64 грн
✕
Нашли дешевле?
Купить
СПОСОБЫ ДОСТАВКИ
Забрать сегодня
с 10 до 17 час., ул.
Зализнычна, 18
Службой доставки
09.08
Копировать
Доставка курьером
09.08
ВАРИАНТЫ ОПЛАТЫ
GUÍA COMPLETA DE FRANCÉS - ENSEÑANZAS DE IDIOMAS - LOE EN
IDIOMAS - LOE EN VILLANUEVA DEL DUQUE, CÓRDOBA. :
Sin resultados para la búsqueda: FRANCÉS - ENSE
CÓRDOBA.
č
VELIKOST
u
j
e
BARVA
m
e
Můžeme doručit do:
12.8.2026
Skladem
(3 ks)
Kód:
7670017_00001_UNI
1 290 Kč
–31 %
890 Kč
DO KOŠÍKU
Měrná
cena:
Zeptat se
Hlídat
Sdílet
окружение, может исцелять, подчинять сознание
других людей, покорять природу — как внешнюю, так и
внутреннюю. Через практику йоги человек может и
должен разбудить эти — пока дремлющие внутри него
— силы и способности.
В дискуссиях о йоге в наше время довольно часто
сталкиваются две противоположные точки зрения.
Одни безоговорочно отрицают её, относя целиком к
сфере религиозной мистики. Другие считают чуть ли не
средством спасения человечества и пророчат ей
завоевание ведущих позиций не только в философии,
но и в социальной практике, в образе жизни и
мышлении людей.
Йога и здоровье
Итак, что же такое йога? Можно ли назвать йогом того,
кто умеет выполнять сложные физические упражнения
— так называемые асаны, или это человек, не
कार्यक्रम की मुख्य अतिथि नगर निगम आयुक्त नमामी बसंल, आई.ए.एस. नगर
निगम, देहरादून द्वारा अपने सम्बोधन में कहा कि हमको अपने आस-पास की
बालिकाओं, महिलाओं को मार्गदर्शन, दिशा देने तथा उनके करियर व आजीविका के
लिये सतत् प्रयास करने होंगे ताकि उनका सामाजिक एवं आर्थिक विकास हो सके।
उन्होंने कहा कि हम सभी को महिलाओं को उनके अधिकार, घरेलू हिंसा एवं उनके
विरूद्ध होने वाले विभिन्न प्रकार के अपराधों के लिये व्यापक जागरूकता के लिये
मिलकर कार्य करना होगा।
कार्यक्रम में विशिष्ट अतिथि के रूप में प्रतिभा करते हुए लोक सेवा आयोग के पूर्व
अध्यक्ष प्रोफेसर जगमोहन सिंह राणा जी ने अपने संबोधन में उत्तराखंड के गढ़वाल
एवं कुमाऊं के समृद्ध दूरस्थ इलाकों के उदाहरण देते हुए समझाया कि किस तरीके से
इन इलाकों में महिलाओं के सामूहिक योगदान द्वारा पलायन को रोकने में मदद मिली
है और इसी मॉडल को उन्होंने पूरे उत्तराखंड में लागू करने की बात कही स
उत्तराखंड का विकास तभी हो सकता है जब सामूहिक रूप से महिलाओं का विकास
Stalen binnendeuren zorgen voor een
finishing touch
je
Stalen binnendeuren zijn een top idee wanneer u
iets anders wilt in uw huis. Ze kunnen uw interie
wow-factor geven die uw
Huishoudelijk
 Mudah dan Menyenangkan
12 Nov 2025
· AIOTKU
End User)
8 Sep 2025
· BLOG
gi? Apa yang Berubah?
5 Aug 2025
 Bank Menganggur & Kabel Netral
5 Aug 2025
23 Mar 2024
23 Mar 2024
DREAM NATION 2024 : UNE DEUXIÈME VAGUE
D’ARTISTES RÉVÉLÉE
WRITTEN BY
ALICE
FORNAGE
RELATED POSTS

--

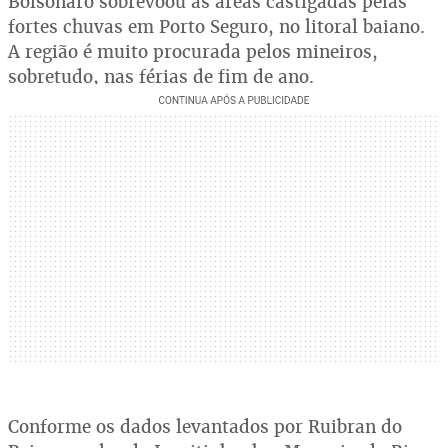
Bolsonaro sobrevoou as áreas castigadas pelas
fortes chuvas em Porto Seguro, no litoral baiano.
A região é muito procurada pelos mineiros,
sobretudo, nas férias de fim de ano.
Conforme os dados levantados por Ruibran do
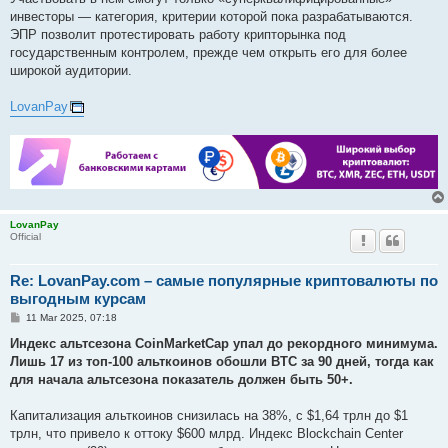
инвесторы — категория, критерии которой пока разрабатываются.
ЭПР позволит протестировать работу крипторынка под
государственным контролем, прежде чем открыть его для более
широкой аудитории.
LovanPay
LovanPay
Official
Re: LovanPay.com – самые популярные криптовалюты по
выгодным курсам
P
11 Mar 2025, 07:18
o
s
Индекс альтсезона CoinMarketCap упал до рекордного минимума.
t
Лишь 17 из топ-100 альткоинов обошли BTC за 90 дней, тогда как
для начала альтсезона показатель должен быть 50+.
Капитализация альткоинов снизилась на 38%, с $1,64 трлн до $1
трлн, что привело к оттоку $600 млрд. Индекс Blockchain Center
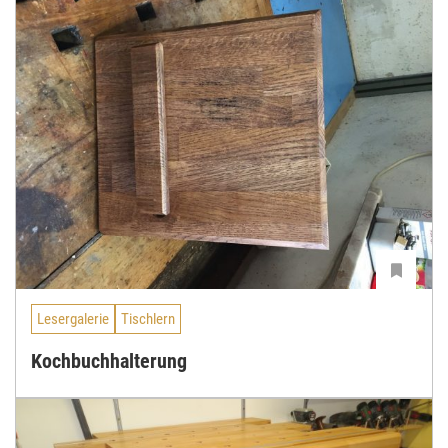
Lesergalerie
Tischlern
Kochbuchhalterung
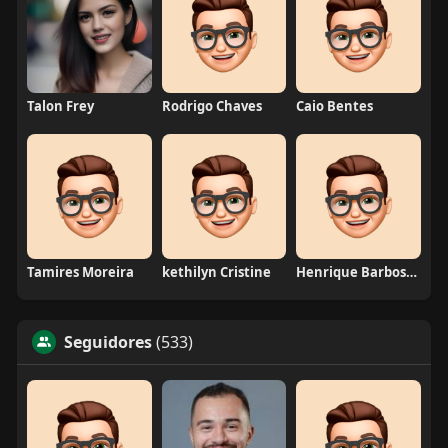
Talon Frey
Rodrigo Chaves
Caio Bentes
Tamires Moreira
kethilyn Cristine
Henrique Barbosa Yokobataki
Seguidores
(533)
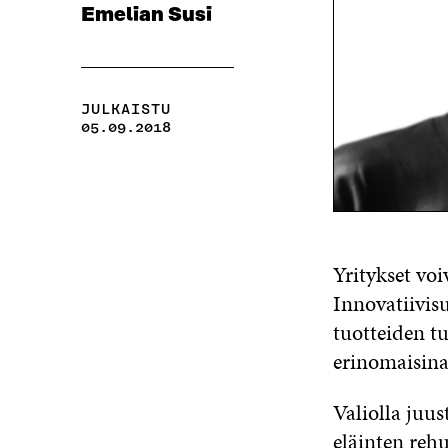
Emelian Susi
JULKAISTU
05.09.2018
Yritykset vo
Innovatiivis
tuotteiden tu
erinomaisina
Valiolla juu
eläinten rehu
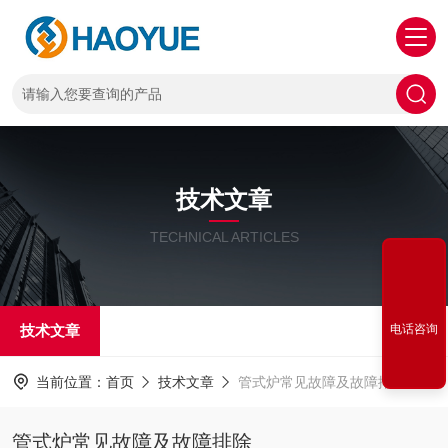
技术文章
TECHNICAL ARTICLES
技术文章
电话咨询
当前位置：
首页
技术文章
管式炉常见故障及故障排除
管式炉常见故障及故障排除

* * *

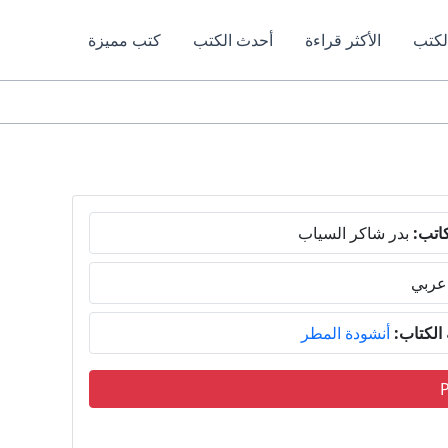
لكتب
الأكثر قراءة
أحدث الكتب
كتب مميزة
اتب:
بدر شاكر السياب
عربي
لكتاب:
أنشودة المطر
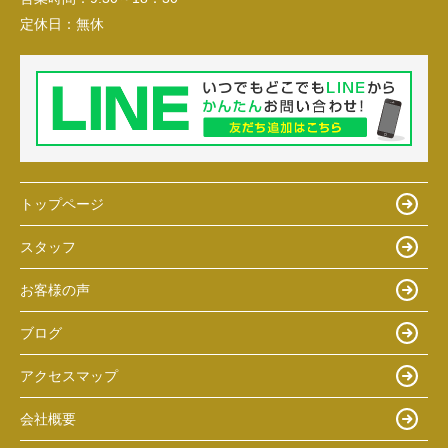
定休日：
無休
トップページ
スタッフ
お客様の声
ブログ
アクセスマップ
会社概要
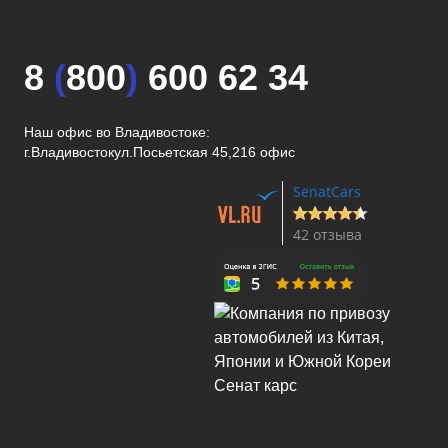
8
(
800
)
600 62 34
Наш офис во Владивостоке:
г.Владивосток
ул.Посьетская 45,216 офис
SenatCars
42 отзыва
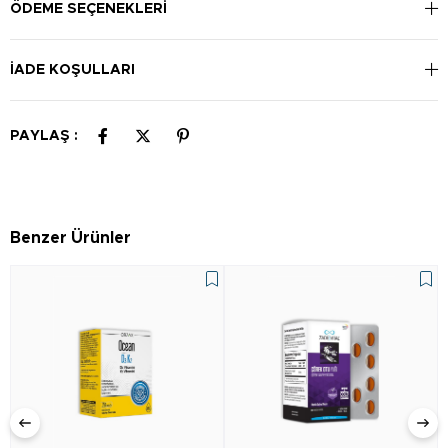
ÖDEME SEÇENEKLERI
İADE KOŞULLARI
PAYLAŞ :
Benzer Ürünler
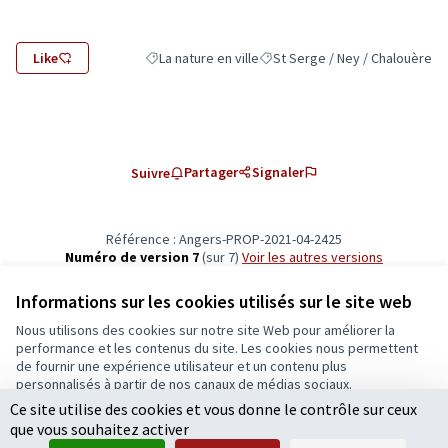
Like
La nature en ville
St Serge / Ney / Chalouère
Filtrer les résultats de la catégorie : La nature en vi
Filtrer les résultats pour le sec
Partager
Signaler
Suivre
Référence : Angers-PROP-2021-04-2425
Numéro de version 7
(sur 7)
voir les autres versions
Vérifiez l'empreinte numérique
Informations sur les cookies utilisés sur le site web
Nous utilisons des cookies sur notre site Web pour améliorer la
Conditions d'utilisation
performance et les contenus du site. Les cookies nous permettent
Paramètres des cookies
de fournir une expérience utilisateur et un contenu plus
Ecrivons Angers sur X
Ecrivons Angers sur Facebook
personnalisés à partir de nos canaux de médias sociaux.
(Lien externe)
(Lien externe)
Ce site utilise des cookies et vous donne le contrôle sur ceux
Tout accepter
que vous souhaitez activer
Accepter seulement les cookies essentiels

▸ **Task goal**: From the records given above, copy all lines containing "binnendeuren".

▸ **Response to the task**:
Stalen binnendeuren zorgen voor een
Stalen binnendeuren zijn een top idee wanneer u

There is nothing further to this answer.